# lid for a 10gal.



## Trademark (Apr 23, 2008)

I know Petsmart sells those reptile lids with the metal mesh and Ebay has "Tough-Top" screen covers too. Are those any good for mantids or is the cloth-like veil stuff better? I have a ton of veil and a glue gun, I guess I could make one, but what would use as a frame? Is there such a thing as buying those types of frames from hardware stores?


----------



## Malnra (Apr 23, 2008)

Trademark said:


> I know Petsmart sells those reptile lids with the metal mesh and Ebay has "Tough-Top" screen covers too. Are those any good for mantids or is the cloth-like veil stuff better? I have a ton of veil and a glue gun, I guess I could make one, but what would use as a frame? Is there such a thing as buying those types of frames from hardware stores?

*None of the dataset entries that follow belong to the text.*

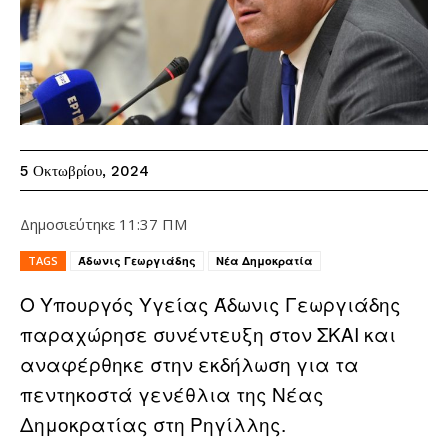
5 Οκτωβρίου, 2024
Δημοσιεύτηκε
11:37 ΠΜ
TAGS
Άδωνις Γεωργιάδης
Νέα Δημοκρατία
Ο Υπουργός Υγείας Άδωνις Γεωργιάδης
παραχώρησε συνέντευξη στον ΣΚΑΙ και
αναφέρθηκε στην εκδήλωση για τα
πεντηκοστά γενέθλια της Νέας
Δημοκρατίας στη Ρηγίλλης.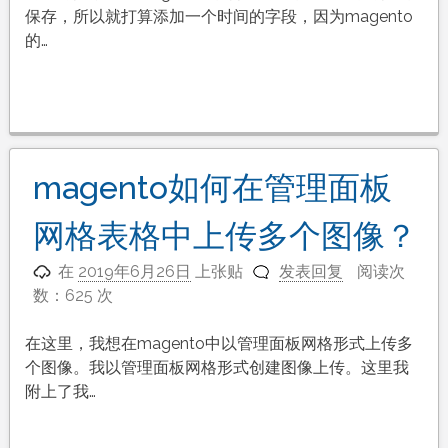
保存，所以就打算添加一个时间的字段，因为magento
的…
magento如何在管理面板
网格表格中上传多个图像？
在
2019年6月26日
上张贴
发表回复
阅读次
数：625 次
在这里，我想在magento中以管理面板网格形式上传多
个图像。我以管理面板网格形式创建图像上传。这里我
附上了我…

should work fine if it is not too much money to spend and will fit well ... that is my thought anyway


----------



## Trademark (Apr 23, 2008)

Geoff_K said:


> should work fine if it is not too much money to spend and will fit well ... that is my thought anyway


Oh, ok thank you. So I can use metal screens, awesome. Yeah I'm gonna try to not spend more than twenty bucks. Therefore, eBay wins over Petsmart in that department. Whew.


----------



## OGIGA (Apr 24, 2008)

I think the ones sold are too expensive. They cost more than the tank sometimes! Well, the ones I've used are the ones I've made. The frame was made from cardboard and tape. You can get creative though. I was initially planning to use wood, but cardboard was more abundant.


----------



## Rick (Apr 24, 2008)

I put mesh over it and put a screen lid over top to hold it down. I don't use the mesh unless the tank holds nymphs which require fruit flies.


----------



## pedro92 (Apr 24, 2008)

I actuall just made this and was going to start a thread for it but here are the pics. I have 4 L5 ghosts in it now. I used the screen lid and hot glued and insect cloth or really fine mesh underneath it just in case. It allows same amount of light through.


----------